Re-writing using a normalized source (dt) does not not change the plan.

select dt.TransactionId, MaxCreatedUtc
 from [Transaction] dt -- distinct transactions
 cross apply
   (
        select Max(CreatedUtc) as MaxCreatedUtc 
          from TxLog tl
         where tl.TransactionId = dt.TransactionId         
   ) ca

Running just the CA subquery as a Scalar UDF does show a plan of 1 seek.

select max(CreatedUtc) as MaxCreatedUtc
 from Pub.TransactionLog 
 where TransactionID = @TxId;

Using that Scalar UDF in the original query seems to work but loses parallelism (known issue with UDFs):

select t.typeName, 
       Pub.ufn_TransactionMaxCreatedUtc(t.TransactionId) as MaxCreatedUtc
  from Pub.[Transaction] t

Plans for Cross apply, Just the UDF, Using UDF

Rewriting using an Inline TVF reverts it back to the scan based plan.

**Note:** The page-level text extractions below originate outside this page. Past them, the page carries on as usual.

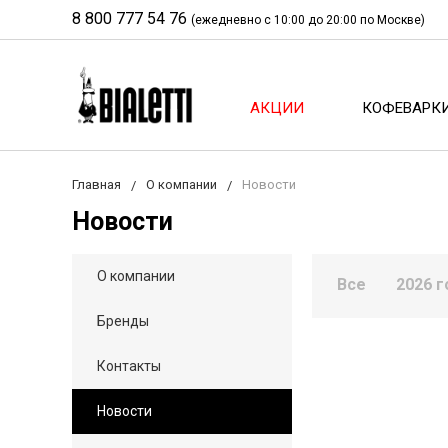
8 800 777 54 76
(ежедневно с 10:00 до 20:00 по Москве)
АКЦИИ
КОФЕВАРК
Главная
О компании
Новости
Новости
О компании
Все
2026 г
Бренды
Контакты
Новости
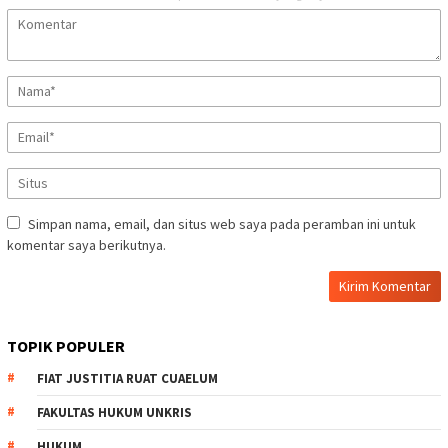
Simpan nama, email, dan situs web saya pada peramban ini untuk
komentar saya berikutnya.
TOPIK POPULER
FIAT JUSTITIA RUAT CUAELUM
FAKULTAS HUKUM UNKRIS
HUKUM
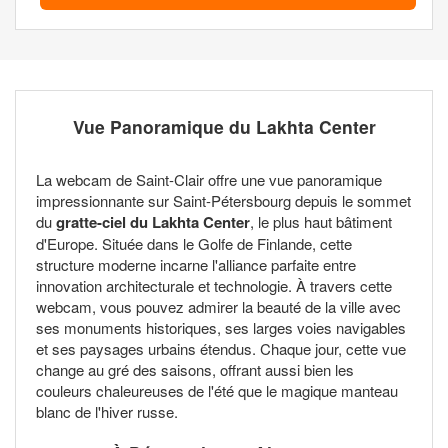
Vue Panoramique du Lakhta Center
La webcam de Saint-Clair offre une vue panoramique
impressionnante sur Saint-Pétersbourg depuis le sommet
du
gratte-ciel du Lakhta Center
, le plus haut bâtiment
d'Europe. Située dans le Golfe de Finlande, cette
structure moderne incarne l'alliance parfaite entre
innovation architecturale et technologie. À travers cette
webcam, vous pouvez admirer la beauté de la ville avec
ses monuments historiques, ses larges voies navigables
et ses paysages urbains étendus. Chaque jour, cette vue
change au gré des saisons, offrant aussi bien les
couleurs chaleureuses de l'été que le magique manteau
blanc de l'hiver russe.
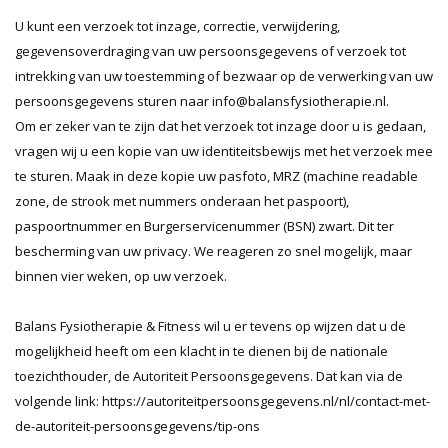
U kunt een verzoek tot inzage, correctie, verwijdering,
gegevensoverdraging van uw persoonsgegevens of verzoek tot
intrekking van uw toestemming of bezwaar op de verwerking van uw
persoonsgegevens sturen naar info@balansfysiotherapie.nl.
Om er zeker van te zijn dat het verzoek tot inzage door u is gedaan,
vragen wij u een kopie van uw identiteitsbewijs met het verzoek mee
te sturen. Maak in deze kopie uw pasfoto, MRZ (machine readable
zone, de strook met nummers onderaan het paspoort),
paspoortnummer en Burgerservicenummer (BSN) zwart. Dit ter
bescherming van uw privacy. We reageren zo snel mogelijk, maar
binnen vier weken, op uw verzoek.
Balans Fysiotherapie & Fitness wil u er tevens op wijzen dat u de
mogelijkheid heeft om een klacht in te dienen bij de nationale
toezichthouder, de Autoriteit Persoonsgegevens. Dat kan via de
volgende link: https://autoriteitpersoonsgegevens.nl/nl/contact-met-
de-autoriteit-persoonsgegevens/tip-ons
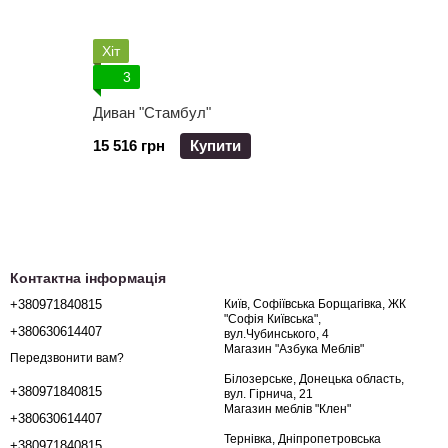
Хіт
3
Диван "Стамбул"
15 516 грн
Купити
Контактна інформація
+380971840815
Київ, Софіївська Борщагівка, ЖК
"Софія Київська",
+380630614407
вул.Чубинського, 4
Магазин "Азбука Меблів"
Передзвонити вам?
Білозерське, Донецька область,
+380971840815
вул. Гірнича, 21
Магазин меблів "Клен"
+380630614407
Тернівка, Дніпропетровська
+380971840815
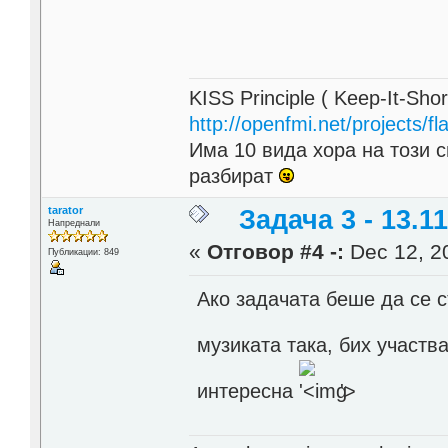
KISS Principle ( Keep-It-Sho
http://openfmi.net/projects/fla
Има 10 вида хора на този с
разбират
tarator
Задача 3 - 13.11
Напреднали
«
Отговор #4 -:
Dec 12, 20
Публикации: 849
Ако задачата беше да се 
музиката така, бих участв
интересна
'>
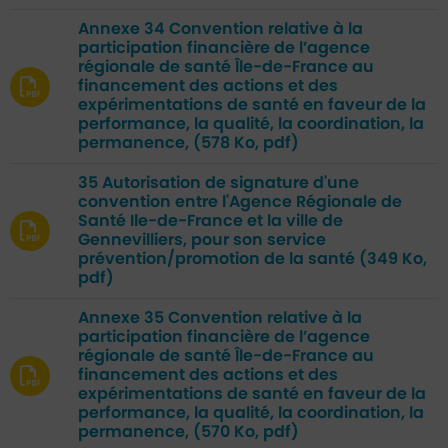
Annexe 34 Convention relative à la
participation financière de l’agence
régionale de santé Île-de-France au
financement des actions et des
expérimentations de santé en faveur de la
performance, la qualité, la coordination, la
permanence,
(578 Ko, pdf)
35 Autorisation de signature d'une
convention entre l'Agence Régionale de
Santé Ile-de-France et la ville de
Gennevilliers, pour son service
prévention/promotion de la santé
(349 Ko,
pdf)
Annexe 35 Convention relative à la
participation financière de l’agence
régionale de santé Île-de-France au
financement des actions et des
expérimentations de santé en faveur de la
performance, la qualité, la coordination, la
permanence,
(570 Ko, pdf)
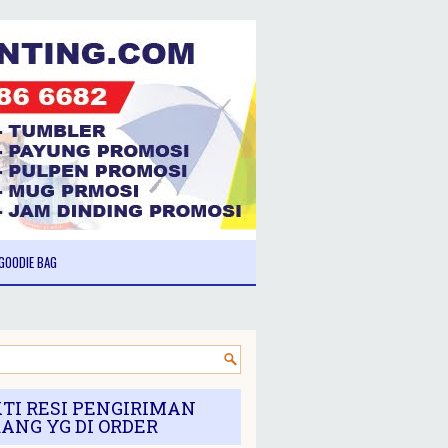
GOODIE BAG
TI RESI PENGIRIMAN
ANG YG DI ORDER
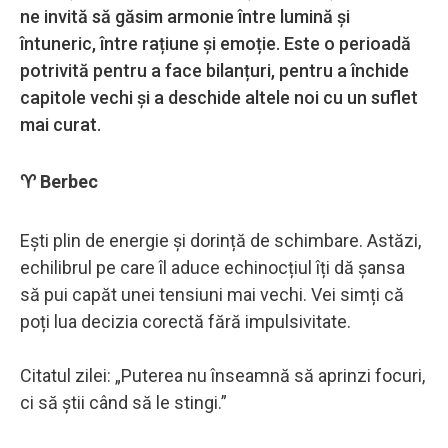
ne invită să găsim armonie între lumină și
întuneric, între rațiune și emoție. Este o perioadă
potrivită pentru a face bilanțuri, pentru a închide
capitole vechi și a deschide altele noi cu un suflet
mai curat.
♈ Berbec
Ești plin de energie și dorință de schimbare. Astăzi,
echilibrul pe care îl aduce echinocțiul îți dă șansa
să pui capăt unei tensiuni mai vechi. Vei simți că
poți lua decizia corectă fără impulsivitate.
Citatul zilei: „Puterea nu înseamnă să aprinzi focuri,
ci să știi când să le stingi.”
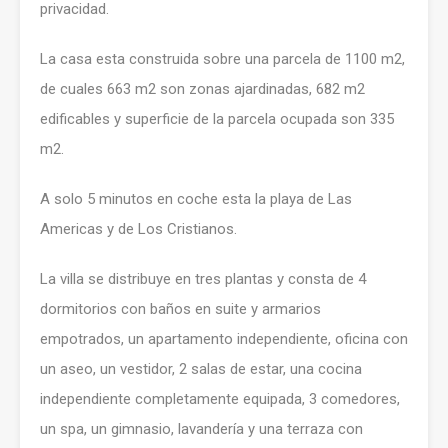
privacidad.
La casa esta construida sobre una parcela de 1100 m2,
de cuales 663 m2 son zonas ajardinadas, 682 m2
edificables y superficie de la parcela ocupada son 335
m2.
A solo 5 minutos en coche esta la playa de Las
Americas y de Los Cristianos.
La villa se distribuye en tres plantas y consta de 4
dormitorios con baños en suite y armarios
empotrados, un apartamento independiente, oficina con
un aseo, un vestidor, 2 salas de estar, una cocina
independiente completamente equipada, 3 comedores,
un spa, un gimnasio, lavandería y una terraza con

From answer/comment @ypercube:

select TransactionId, MaxCreatedUtc        
 from Pub.[Transaction]  t
  cross apply
   (
        select top (1) CreatedUtc as MaxCreatedUtc 
        from Pub.TransactionLog l
        where l.TransactionID = t.TransactionId
        order by CreatedUtc desc                     
   ) ca

Plan using top/order

Plan looks good. No parallelism but pointless since so fast. Will have to try this on a larger problem sometime. Thanks.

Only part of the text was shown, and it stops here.